The Buddhist philosopher Dharmakirti (approx. 6th or 7th century CE)  is aiming to provide this type of analysis and bring one close to truth. Existing approaches, however, according to Dharmakirti, are inadequate. Dharmakirti provides a progressively subtler critique of the distributed entities which compose the world, aiming to expunge the ignorance of imposing sameness (type sameness) on things that are actually different.


Nance stressed the difficulty and complexity of Dharmakirti’s work. There are multiple levels of analysis (which can sometimes seem inconsistent...and perhaps are). As commentary is the central form of scholarship, there is also a push-pull textual relationship with older scholars, seeking to both anchor and highlight Dharmakirti’s own innovations.  Nor is Dharmakirti in a strictly Buddhist tradition, but is engaging with multiple approaches, especially Nyaya thought.
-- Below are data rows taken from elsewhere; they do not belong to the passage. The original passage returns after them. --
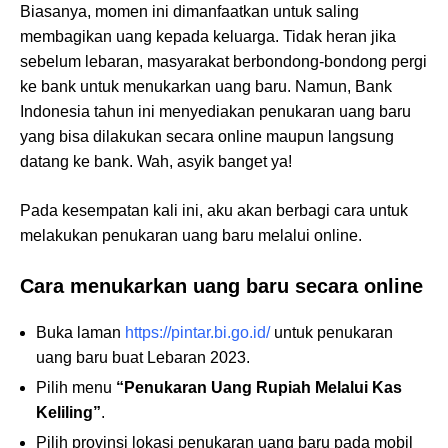
Biasanya, momen ini dimanfaatkan untuk saling
membagikan uang kepada keluarga. Tidak heran jika
sebelum lebaran, masyarakat berbondong-bondong pergi
ke bank untuk menukarkan uang baru. Namun, Bank
Indonesia tahun ini menyediakan penukaran uang baru
yang bisa dilakukan secara online maupun langsung
datang ke bank. Wah, asyik banget ya!
Pada kesempatan kali ini, aku akan berbagi cara untuk
melakukan penukaran uang baru melalui online.
Cara menukarkan uang baru secara online
Buka laman
https://pintar.bi.go.id/
untuk penukaran
uang baru buat Lebaran 2023.
Pilih menu
“Penukaran Uang Rupiah Melalui Kas
Keliling”
.
Pilih provinsi lokasi penukaran uang baru pada mobil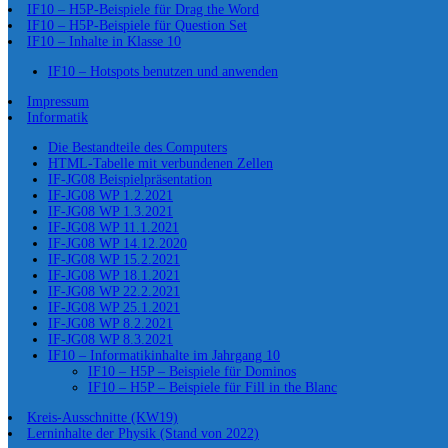
IF10 – H5P-Beispiele für Drag the Word
IF10 – H5P-Beispiele für Question Set
IF10 – Inhalte in Klasse 10
IF10 – Hotspots benutzen und anwenden
Impressum
Informatik
Die Bestandteile des Computers
HTML-Tabelle mit verbundenen Zellen
IF-JG08 Beispielpräsentation
IF-JG08 WP 1.2.2021
IF-JG08 WP 1.3.2021
IF-JG08 WP 11.1.2021
IF-JG08 WP 14.12.2020
IF-JG08 WP 15.2.2021
IF-JG08 WP 18.1.2021
IF-JG08 WP 22.2.2021
IF-JG08 WP 25.1.2021
IF-JG08 WP 8.2.2021
IF-JG08 WP 8.3.2021
IF10 – Informatikinhalte im Jahrgang 10
IF10 – H5P – Beispiele für Dominos
IF10 – H5P – Beispiele für Fill in the Blanc
Kreis-Ausschnitte (KW19)
Lerninhalte der Physik (Stand von 2022)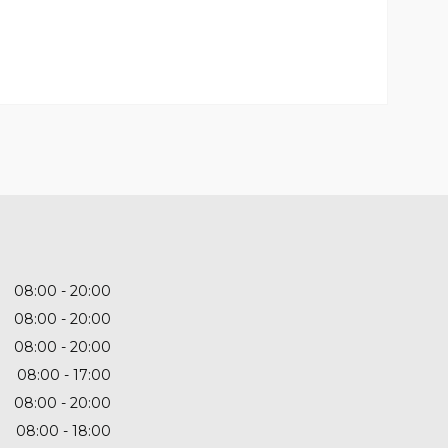
08:00
20:00
08:00
20:00
08:00
20:00
08:00
17:00
08:00
20:00
08:00
18:00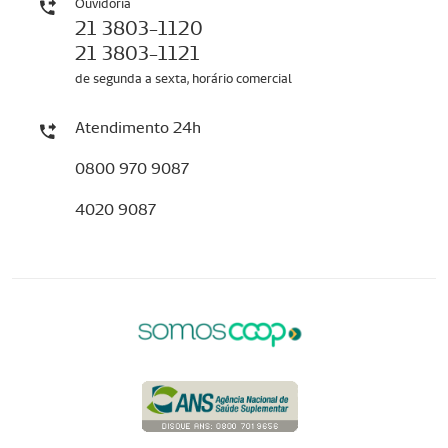
Ouvidoria
21 3803-1120
21 3803-1121
de segunda a sexta, horário comercial
Atendimento 24h
0800 970 9087
4020 9087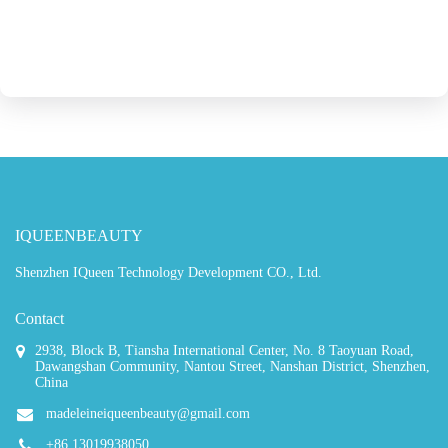
IQUEENBEAUTY
Shenzhen IQueen Technology Development CO., Ltd.
Contact
2938, Block B, Tiansha International Center, No. 8 Taoyuan Road,
Dawangshan Community, Nantou Street, Nanshan District, Shenzhen,
China
madeleineiqueenbeauty@gmail.com
+86 13019938050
Tracing this network of influence and conversation is complicated, with central texts and figures often difficult to date and locate precisely, and Buddhist monasteries, the centers of elite learning, having vast and varied collections with unclear ecological influence on the scholars within. Importantly, Dharmakirti makes use of Pramana thinking, which formed a scholarly lingua franca and a shared vocabulary for Indian philosophical work from the 5th to the 13th century.

Pramanas are means to the acquisition of right knowledge, and vary from school to school, often constituting essential differences between approaches. According to Dharmakirti, there are but two pramanas, perception and inference.
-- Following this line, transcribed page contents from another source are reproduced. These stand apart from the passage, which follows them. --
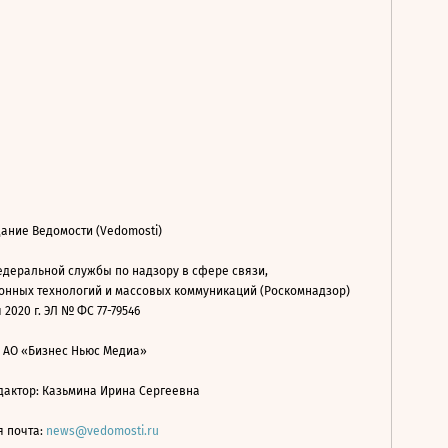
ание Ведомости (Vedomosti)
деральной службы по надзору в сфере связи,
нных технологий и массовых коммуникаций (Роскомнадзор)
 2020 г. ЭЛ № ФС 77-79546
: АО «Бизнес Ньюс Медиа»
дактор: Казьмина Ирина Сергеевна
я почта:
news@vedomosti.ru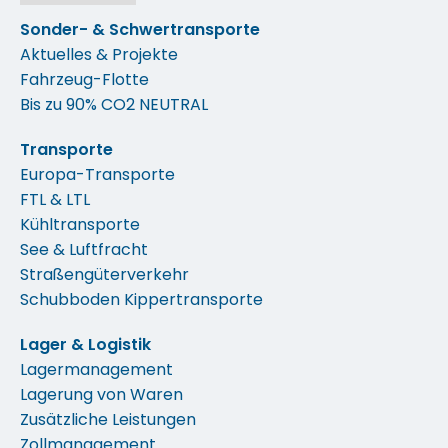
Sonder- & Schwertransporte
Aktuelles & Projekte
Fahrzeug-Flotte
Bis zu 90% CO2 NEUTRAL
Transporte
Europa-Transporte
FTL & LTL
Kühltransporte
See & Luftfracht
Straßengüterverkehr
Schubboden Kippertransporte
Lager & Logistik
Lagermanagement
Lagerung von Waren
Zusätzliche Leistungen
Zollmanagement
One of the central concerns of discussants was how to place Dharmakirti’s thought and Buddhist thought more broadly into their existing discussion of rigor, and how it contrasted with more historically European approaches. In response, Nance commented on some of the disciplinary goals of those who studied Indian philosophical thought in Western academic contexts. That is, both to establish the legitimacy of studying Buddhist epistemology on its own terms, but also to vindicate it as “real” philosophy. Historically, this has involved establishing similarities between Buddhist epistemological traditions and western ones, or influences on Western philosophers, such as with Schopenhauer and Peirce. Overall, Nance alleged, relevant differences have, if anything, been underemphasized in modern scholarship.
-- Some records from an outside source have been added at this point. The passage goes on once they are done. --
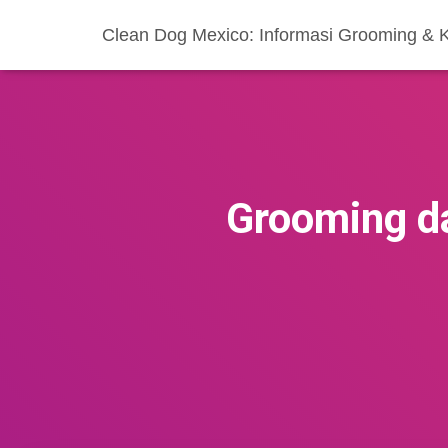
Clean Dog Mexico: Informasi Grooming & 
Grooming da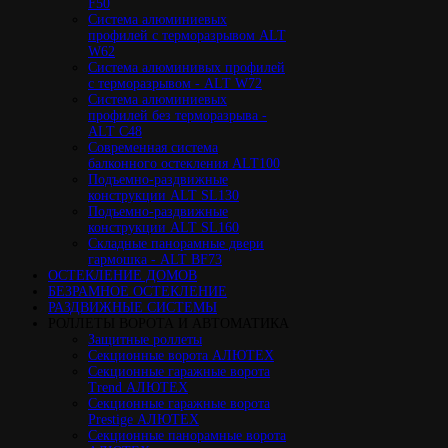
F50
Cистема алюминиевых
профилей с терморазрывом ALT
W62
Система алюминивых профилей
с терморазрывом - ALT W72
Cистема алюминиевых
профилей без терморазрыва -
ALT C48
Cовременная система
балконного остекления ALT100
Подъемно-раздвижные
конструкции ALT SL130
Подъемно-раздвижные
конструкции ALT SL160
Cкладные панорамные двери
гармошка - ALT BF73
ОСТЕКЛЕНИЕ ДОМОВ
БЕЗРАМНОЕ ОСТЕКЛЕНИЕ
РАЗДВИЖНЫЕ СИСТЕМЫ
РОЛЛЕТЫ ВОРОТА И АВТОМАТИКА
Защитные роллеты
Секционные ворота АЛЮТЕХ
Секционные гаражные ворота
Trend АЛЮТЕХ
Секционные гаражные ворота
Prestige АЛЮТЕХ
Секционные панорамные ворота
Nonetheless, Nance noted some general contrasts. Most important is the discursive context of the debate. The Buddhist tradition is explicitly soteriological, insofar as the express aim of right knowledge is to facilitate the achievement of nirvana and end suffering. In the tradition there is a distinction between inferences for oneself, and inference for others. The inference for others takes rhetorical primacy due to the pedagogical goal of eliminating ignorance. There is also the specific role of the Buddha, which functions as an epistemic loadstar in terms of his teaching, but also in terms of a regulative understanding of the epistemic certainty and insight that can be achieved.

Discussants concluded by bringing up approach and methodologically reflective practice in Buddhist epistemology. Nance notes that it is rare to find, say, a treatise on methodology, but there is a very strong tradition of pedagogy, mentorship, and working through concrete examples. Vasubandu, in teaching commentary, provided hundreds of examples rather than a few abstract principles. Partly this relates to the orientation of Buddhist logic as well, which is geared towards the understanding of the world rather than the development of an abstract system. Nonetheless, it is not usually in conversation with the world the way, say, an interventionist approach to inquiry is.  Buddhist logic and epistemology is at core a cognitive analytic activity, standing alongside the other major fields of knowledge investigated in Buddhist monasteries, some of which were more practical and interventionist: arts, internal knowledge, languages (especially grammar), and medicine.